◆ Task prompt
Look for the line containing "Jewish populations, focusing" in the records below. Then output it and all the lines that follow, exactly and without any others.

--- Input data Enclosed Below ---

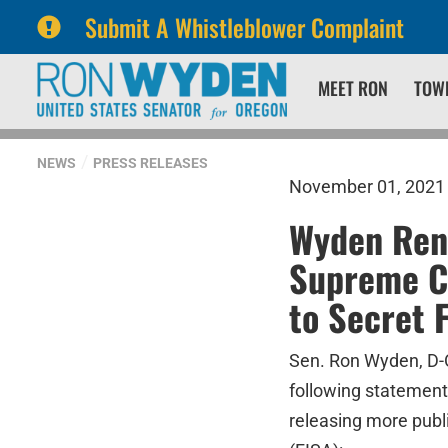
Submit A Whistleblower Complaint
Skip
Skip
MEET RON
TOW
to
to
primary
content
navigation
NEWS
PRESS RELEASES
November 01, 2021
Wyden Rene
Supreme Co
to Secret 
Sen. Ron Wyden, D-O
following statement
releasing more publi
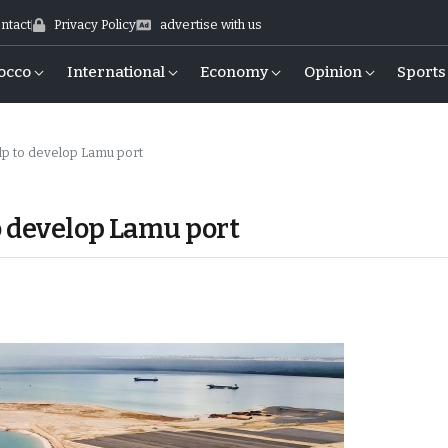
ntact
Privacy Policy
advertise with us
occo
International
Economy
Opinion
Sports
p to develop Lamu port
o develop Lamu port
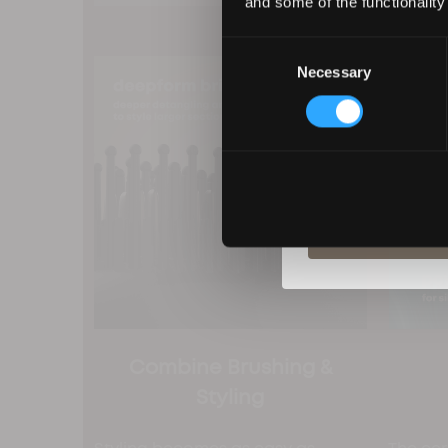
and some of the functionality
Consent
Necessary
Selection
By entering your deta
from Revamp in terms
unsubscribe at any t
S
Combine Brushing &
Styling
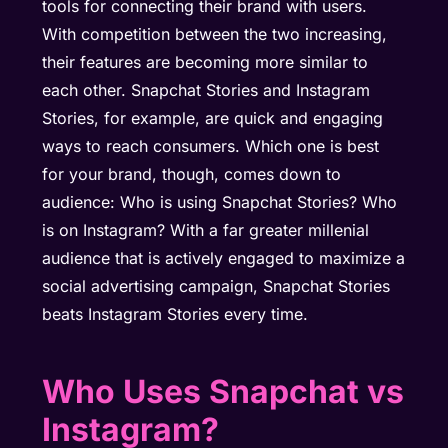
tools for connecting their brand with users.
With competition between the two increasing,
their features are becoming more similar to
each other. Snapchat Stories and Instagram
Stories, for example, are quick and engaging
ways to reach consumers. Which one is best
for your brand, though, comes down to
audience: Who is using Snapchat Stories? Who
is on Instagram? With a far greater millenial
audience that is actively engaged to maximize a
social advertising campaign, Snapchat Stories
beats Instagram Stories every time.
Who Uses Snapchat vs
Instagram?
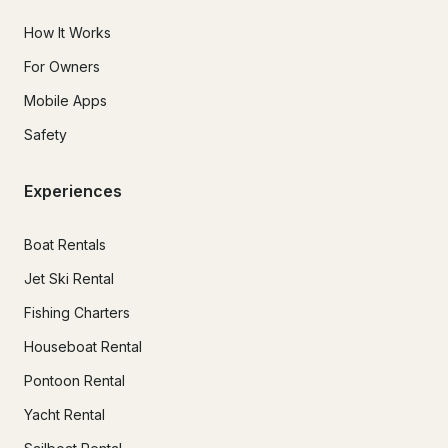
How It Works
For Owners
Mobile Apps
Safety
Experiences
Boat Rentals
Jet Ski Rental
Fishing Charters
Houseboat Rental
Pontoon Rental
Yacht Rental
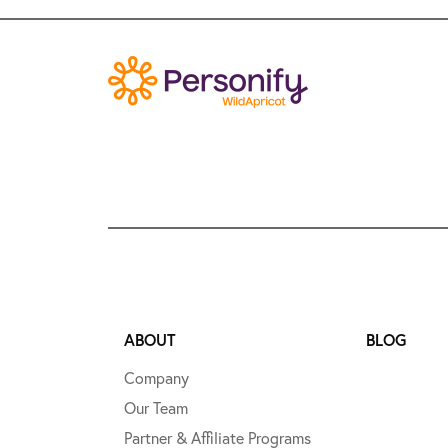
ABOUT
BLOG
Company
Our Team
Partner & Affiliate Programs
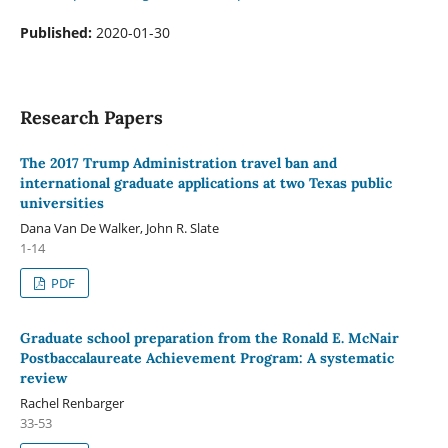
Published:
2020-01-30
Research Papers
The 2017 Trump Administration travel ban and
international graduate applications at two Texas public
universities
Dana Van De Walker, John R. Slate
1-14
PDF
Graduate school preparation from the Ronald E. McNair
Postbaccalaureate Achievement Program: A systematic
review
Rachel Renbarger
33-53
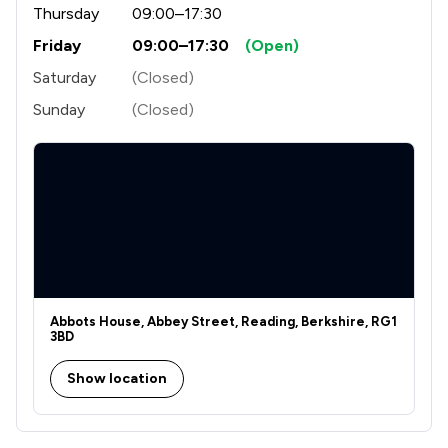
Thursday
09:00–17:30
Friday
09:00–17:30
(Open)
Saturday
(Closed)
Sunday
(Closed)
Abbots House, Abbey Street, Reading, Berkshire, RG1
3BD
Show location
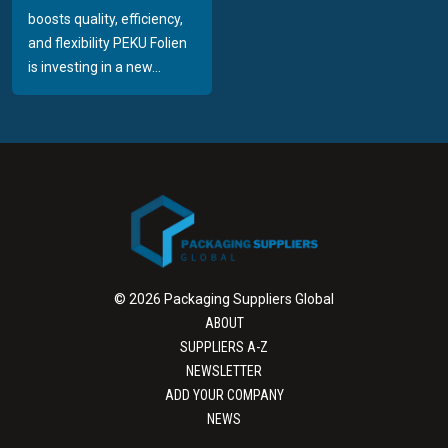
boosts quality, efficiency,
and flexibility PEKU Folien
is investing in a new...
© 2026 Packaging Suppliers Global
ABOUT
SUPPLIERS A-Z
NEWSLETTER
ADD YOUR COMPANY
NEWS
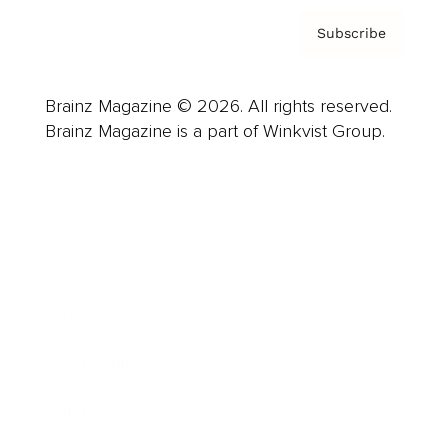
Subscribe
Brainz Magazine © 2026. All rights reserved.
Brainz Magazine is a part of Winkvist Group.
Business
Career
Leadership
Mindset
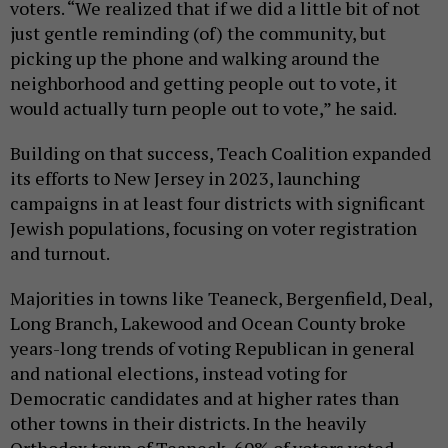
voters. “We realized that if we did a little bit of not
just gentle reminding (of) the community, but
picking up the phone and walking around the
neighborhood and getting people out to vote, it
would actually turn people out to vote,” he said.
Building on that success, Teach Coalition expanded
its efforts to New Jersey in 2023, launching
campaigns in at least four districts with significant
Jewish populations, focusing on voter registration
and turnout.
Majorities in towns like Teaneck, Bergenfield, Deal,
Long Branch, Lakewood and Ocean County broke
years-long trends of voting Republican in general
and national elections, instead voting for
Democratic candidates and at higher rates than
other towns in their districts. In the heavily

--- End of Enclosed Input data ---

◆ The completed task
Jewish populations, focusing on voter registration
and turnout.
Majorities in towns like Teaneck, Bergenfield, Deal,
Long Branch, Lakewood and Ocean County broke
years-long trends of voting Republican in general
and national elections, instead voting for
Democratic candidates and at higher rates than
other towns in their districts. In the heavily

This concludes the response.